С таких восклицаний обычно начиналась встреча. Но сейчас же об этом забывалось, и без конца сыпались вопросы, рассказы о пережитом… «Ох, подожди!» И Анна Николаевна убегала в палаты, чтобы через полчаса снова забежать в свою комнату. Она каждый раз заставляла Люсю съесть часть своего обеда и совала ей в карман либо ломтик хлеба, либо пару дурандовых лепешек, либо кусочек сахару. Потом она вдруг пугалась, что начинает смеркаться, что начнется обстрел, и гнала Люсю домой.
* * *
День выдался какой-то спокойный, – спал мороз, было даже похоже, что приближается оттепель. Враг молчал, – с утра ни одного выстрела. Люся решила, привезя с Невы воду, навестить мать.
На этот раз она ждала в комнате Анны Николаевны особенно долго. Наконец быстро вошла мать, и Люсю удивило растерянное и встревоженное ее лицо.
– Мамочка, что с тобой? Что-нибудь случилось?
– Что ты? Решительно ничего! Ну, рассказывай!
Свидание прошло, как всегда. Анна Николаевна, уверяя, что она уже поела, заставила Люсю съесть тарелку супа и стакан киселя и, как всегда, сунула ей в карман пакетик: две дурандовых лепешки и два кусочка сахару.
– Мамочка! Ты же у себя отнимаешь!
– Девочка моя, мы же в госпитале больше получаем, чем вы. Ешь!
И Люся не заставила себя просить вторично.
Когда она уходила, в комнату заглянула Софья Михайловна. Люся сразу даже не узнала ее в белом халате и белой шапочке.
– Люся, – сказала она, – вы там не волнуйтесь, если я сегодня приду позднее обычного. Работы очень много…
Люся не заметила, как за ее спиной Анна Николаевна делала Софье Михайловне знаки молчать.
– Ну, иди скорей, моя девочка, – сказала она, – а мне бежать надо.
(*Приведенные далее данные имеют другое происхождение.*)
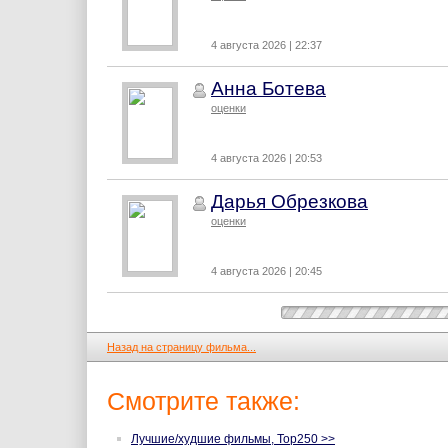
4 августа 2026 | 22:37
Анна Ботева
оценки
4 августа 2026 | 20:53
Дарья Обрезкова
оценки
4 августа 2026 | 20:45
Назад на страницу фильма...
Смотрите также:
Лучшие/худшие фильмы, Top250 >>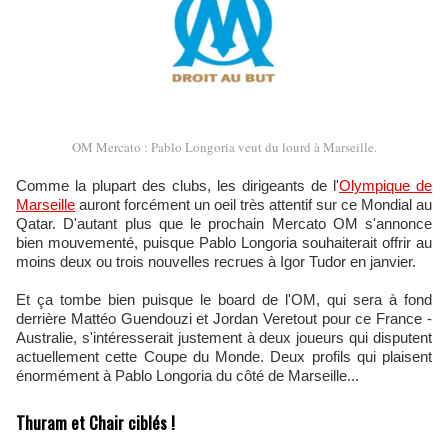
OM Mercato : Pablo Longoria veut du lourd à Marseille.
Comme la plupart des clubs, les dirigeants de l'
Olympique de
Marseille
auront forcément un oeil très attentif sur ce Mondial au
Qatar. D'autant plus que le prochain Mercato OM s'annonce
bien mouvementé, puisque Pablo Longoria souhaiterait offrir au
moins deux ou trois nouvelles recrues à Igor Tudor en janvier.
Et ça tombe bien puisque le board de l'OM, qui sera à fond
derrière Mattéo Guendouzi et Jordan Veretout pour ce France -
Australie, s'intéresserait justement à deux joueurs qui disputent
actuellement cette Coupe du Monde. Deux profils qui plaisent
énormément à Pablo Longoria du côté de Marseille...
Thuram et Chair ciblés !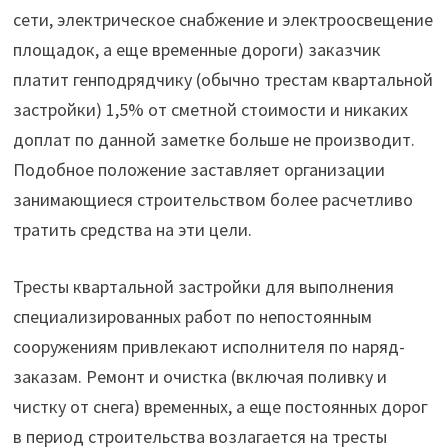
сети, электрическое снабжение и электроосвещение
площадок, а еще временные дороги) заказчик
платит генподрядчику (обычно трестам квартальной
застройки) 1,5% от сметной стоимости и никаких
доплат по данной заметке больше не производит.
Подобное положение заставляет организации
занимающиеся строительством более расчетливо
тратить средства на эти цели.
Тресты квартальной застройки для выполнения
специализированных работ по непостоянным
сооружениям привлекают исполнителя по наряд-
заказам. Ремонт и очистка (включая поливку и
чистку от снега) временных, а еще постоянных дорог
в период строительства возлагается на тресты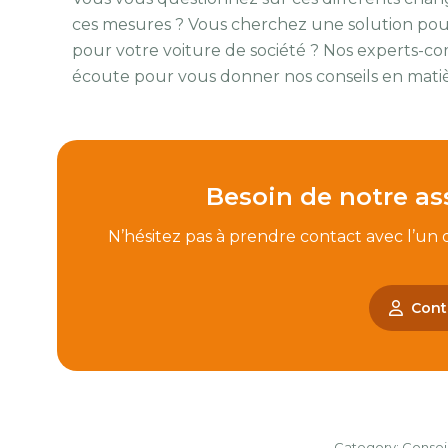
ces mesures ? Vous cherchez une solution pour 
pour votre voiture de société ? Nos experts-c
écoute pour vous donner nos conseils en mati
Besoin de notre as
N’hésitez pas à prendre contact avec l’un
Cont
Category:
Consei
Люся шла домой медленно. На улице так хорошо, спешить некуда. Было очень тихо. Редкие прохожие брели неслышно.
Вдруг где-то очень далеко прозвучал пушечный выстрел. «Опять!..» – подумала Люся, прибавляя шагу. И через пару мгновений она услышала знакомый противный свист… Она инстинктивно остановилась, невольно втягивая голову в плечи, еще секунда – и где-то впереди нее грохнул оглушительный взрыв, посыпались стекла.
Люся в ужасе зажала уши руками, не в силах двинуться с места. Она не услышала ни второго выстрела, ни свиста, но чуть не упала, когда еще ближе перед ней взорвался новый снаряд. На этот раз он попал в середину улицы, и булыжники вперемешку со снегом и льдом взлетели вверх.
Не помня себя от страха, Люся повернула обратно и бросилась бежать.